The Bank of Japan kept its benchmark interest rate unchanged at 0.75 percent on Thursday. The Policy Board voted eight-to-one to maintain the rate for a second consecutive meeting.
Officials warned that rising crude oil prices, driven by the Iran war, could accelerate inflation further. The central bank also acknowledged growing “volatility” in global financial markets and stressed the importance of monitoring future developments closely.
BOJ Flags Upward Pressure on Core Consumer Prices
The Bank of Japan’s post-meeting statement pointed directly to rising crude oil prices as a key concern. The nationwide core consumer price index, excluding volatile fresh food, is expected to come under “upward pressure,” the bank stated.
One board member, Hajime Takata, voted to raise the rate to 1.0 percent, reflecting hawkish sentiment on the board.
The Iran war has effectively closed the Strait of Hormuz, a critical route for global oil shipments. Many tankers passing through this strait carry oil and liquefied natural gas bound for Japan.
Damage to liquefied natural gas export facilities has further compounded the supply strain. The country relies heavily on energy imports, making it especially vulnerable to these disruptions.
As crude oil prices surge, the cost impact is expected to spread across many sectors. Gasoline, plastics, and several other commodities are among the products most likely to see price increases. Electricity and gas bills could also rise sharply if liquefied natural gas prices continue to climb.
The BOJ had raised the benchmark rate to its highest level in 30 years at its December meeting. At that point, the bank chose to assess the broader impact of the rate hike on Japan’s economy. The ongoing Middle East crisis, however, has introduced considerable new uncertainty into that calculation.

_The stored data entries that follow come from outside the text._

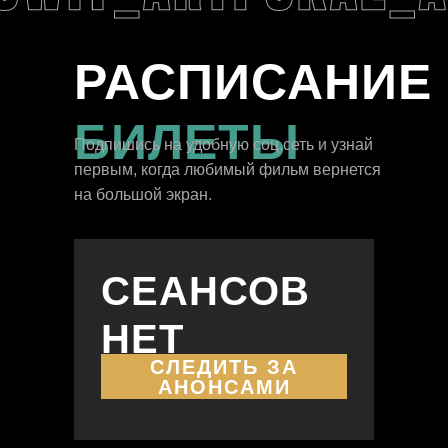
РАСПИСАНИЕ
БИЛЕТЫ
Подпишись на удобную соц.сеть и узнай
первым, когда любимый фильм вернется
на большой экран.
СЕАНСОВ
НЕТ
СЛЕДИТЬ ЗА
АНОНСАМИ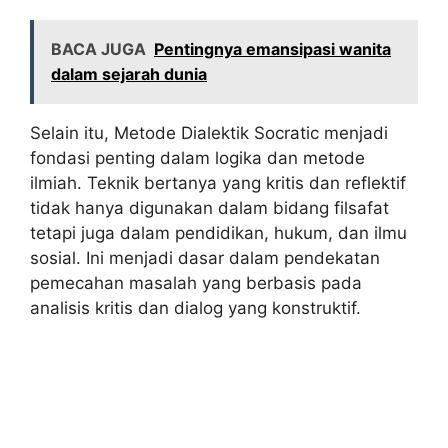
BACA JUGA
Pentingnya emansipasi wanita
dalam sejarah dunia
Selain itu, Metode Dialektik Socratic menjadi
fondasi penting dalam logika dan metode
ilmiah. Teknik bertanya yang kritis dan reflektif
tidak hanya digunakan dalam bidang filsafat
tetapi juga dalam pendidikan, hukum, dan ilmu
sosial. Ini menjadi dasar dalam pendekatan
pemecahan masalah yang berbasis pada
analisis kritis dan dialog yang konstruktif.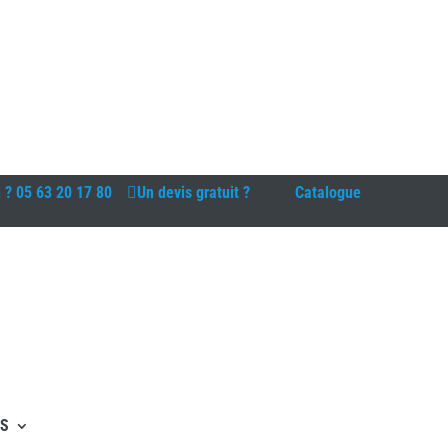
n ?
05 63 20 17 80
Un devis gratuit ?
Catalogue
ES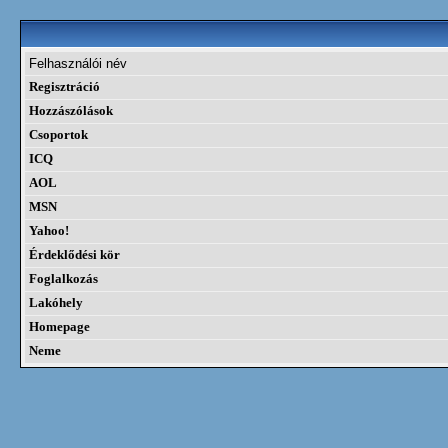
Felhasználói név
Regisztráció
Hozzászólások
Csoportok
ICQ
AOL
MSN
Yahoo!
Érdeklődési kör
Foglalkozás
Lakóhely
Homepage
Neme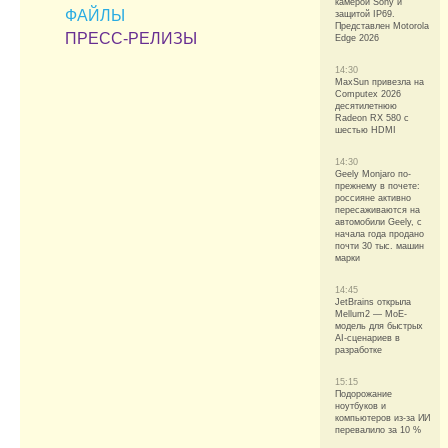
камерой Sony и
ФАЙЛЫ
защитой IP69.
Представлен Motorola
ПРЕСС-РЕЛИЗЫ
Edge 2026
14:30
MaxSun привезла на
Computex 2026
десятилетнюю
Radeon RX 580 с
шестью HDMI
14:30
Geely Monjaro по-
прежнему в почете:
россияне активно
пересаживаются на
автомобили Geely, с
начала года продано
почти 30 тыс. машин
марки
14:45
JetBrains открыла
Mellum2 — MoE-
модель для быстрых
AI-сценариев в
разработке
15:15
Подорожание
ноутбуков и
компьютеров из-за ИИ
перевалило за 10 %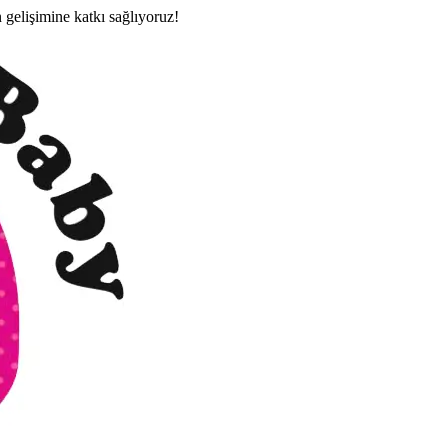
n gelişimine katkı sağlıyoruz!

Yen Weakness and Stagflation Concerns Cloud BOJ’s Rate Outlook
The yen’s recent depreciation against the U.S. dollar is putting added pressure on Japan’s import costs. The dollar approached the 160-yen level overnight, a mark last seen in 2024.
Finance Minister Satsuki Katayama stated that authorities are on “full guard” and ready to consider “all possible options” in response.
The Finance Minister’s comments drew widespread attention online, with market observers flagging the 160-yen level as a key threshold to watch.
The dollar has also attracted safe-haven buying since U.S.-Israeli forces launched attacks on Iran. Tokyo shares, meanwhile, have experienced steep declines as the conflict continues to stoke uncertainty.
Hiking interest rates is generally seen as an effective way to contain inflation. However, higher borrowing costs during an economic downturn can slow growth considerably.
This raises the risk of stagflation — a state of high inflation, high unemployment, and weak economic output. Stagflation is particularly hard to address, as the tools for fighting each problem tend to conflict.
The BOJ said it will continue monitoring financial market developments closely. The central bank remains focused on stably achieving its 2 percent inflation target over the long term. Any further policy decisions will depend on how the Middle East situation evolves in the coming weeks.